Exercise requirements:
Lines with "États": report how many there are in the listing below, giving the number and nothing else.

BEGIN

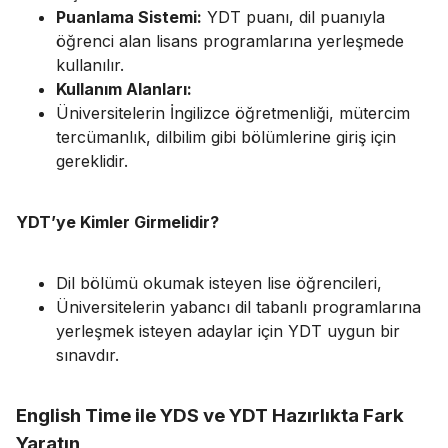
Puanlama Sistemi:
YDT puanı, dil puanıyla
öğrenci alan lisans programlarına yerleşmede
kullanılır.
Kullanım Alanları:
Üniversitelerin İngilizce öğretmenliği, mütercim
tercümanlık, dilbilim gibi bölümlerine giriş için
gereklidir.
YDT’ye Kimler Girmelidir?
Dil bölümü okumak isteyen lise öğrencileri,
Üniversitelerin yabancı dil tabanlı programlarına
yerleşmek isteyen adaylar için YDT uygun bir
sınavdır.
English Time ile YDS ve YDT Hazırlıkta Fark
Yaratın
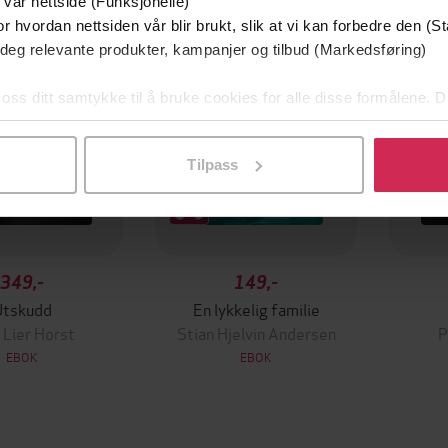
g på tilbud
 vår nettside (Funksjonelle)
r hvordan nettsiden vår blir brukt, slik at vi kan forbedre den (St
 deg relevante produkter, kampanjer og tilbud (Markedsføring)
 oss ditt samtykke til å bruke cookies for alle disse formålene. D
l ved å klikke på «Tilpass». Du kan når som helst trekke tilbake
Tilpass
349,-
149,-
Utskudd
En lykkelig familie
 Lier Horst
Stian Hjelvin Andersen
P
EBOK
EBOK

END
BEGIN

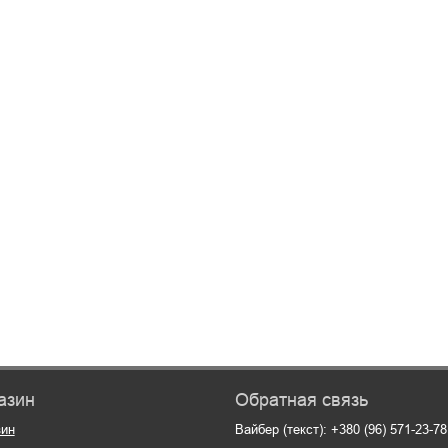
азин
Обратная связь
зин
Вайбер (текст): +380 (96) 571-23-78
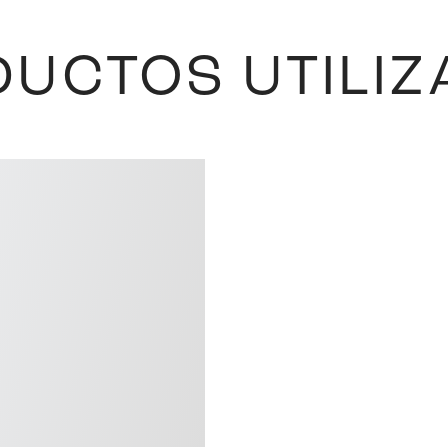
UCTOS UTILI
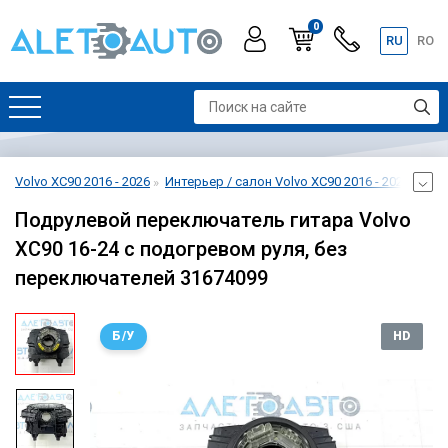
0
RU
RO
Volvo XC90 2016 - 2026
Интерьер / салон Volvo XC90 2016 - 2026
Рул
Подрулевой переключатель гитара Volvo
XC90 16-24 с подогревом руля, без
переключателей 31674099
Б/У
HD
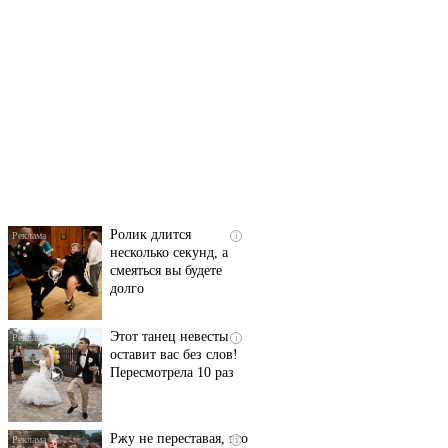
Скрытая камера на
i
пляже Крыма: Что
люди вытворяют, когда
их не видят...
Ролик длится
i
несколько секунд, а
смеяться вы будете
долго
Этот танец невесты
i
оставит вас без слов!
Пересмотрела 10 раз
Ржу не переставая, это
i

END
BEGIN

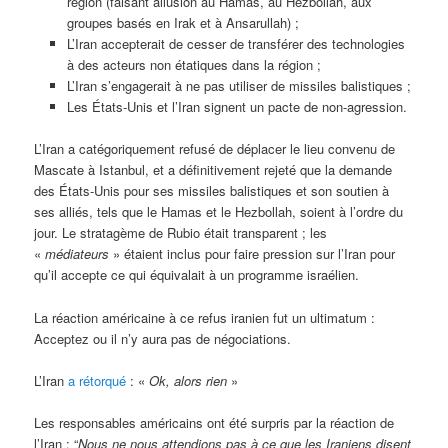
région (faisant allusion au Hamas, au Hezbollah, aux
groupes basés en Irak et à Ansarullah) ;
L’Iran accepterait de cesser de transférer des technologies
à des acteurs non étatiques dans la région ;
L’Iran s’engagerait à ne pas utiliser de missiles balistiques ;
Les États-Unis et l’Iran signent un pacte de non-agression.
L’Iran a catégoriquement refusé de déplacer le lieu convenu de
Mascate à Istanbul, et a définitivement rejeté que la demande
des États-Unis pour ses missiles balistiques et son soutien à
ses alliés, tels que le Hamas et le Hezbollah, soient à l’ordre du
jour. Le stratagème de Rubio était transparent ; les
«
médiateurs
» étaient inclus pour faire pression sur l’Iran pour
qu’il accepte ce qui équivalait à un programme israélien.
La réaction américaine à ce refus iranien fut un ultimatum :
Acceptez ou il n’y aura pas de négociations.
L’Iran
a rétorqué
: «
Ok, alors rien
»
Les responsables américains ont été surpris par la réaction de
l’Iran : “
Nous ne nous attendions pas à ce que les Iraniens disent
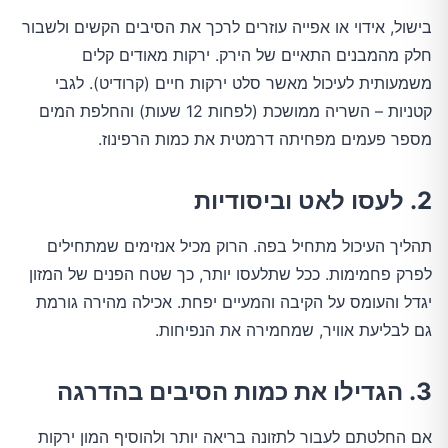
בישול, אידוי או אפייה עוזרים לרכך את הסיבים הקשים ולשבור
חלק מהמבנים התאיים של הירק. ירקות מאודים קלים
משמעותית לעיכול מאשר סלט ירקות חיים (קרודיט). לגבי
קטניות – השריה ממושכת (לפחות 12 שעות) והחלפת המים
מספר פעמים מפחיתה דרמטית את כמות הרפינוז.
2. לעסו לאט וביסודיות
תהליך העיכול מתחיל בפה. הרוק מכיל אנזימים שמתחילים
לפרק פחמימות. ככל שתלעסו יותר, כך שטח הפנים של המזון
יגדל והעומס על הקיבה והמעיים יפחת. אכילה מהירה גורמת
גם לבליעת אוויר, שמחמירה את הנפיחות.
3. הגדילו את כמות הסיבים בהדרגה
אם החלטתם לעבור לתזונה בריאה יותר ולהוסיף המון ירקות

END

Response to the task:
2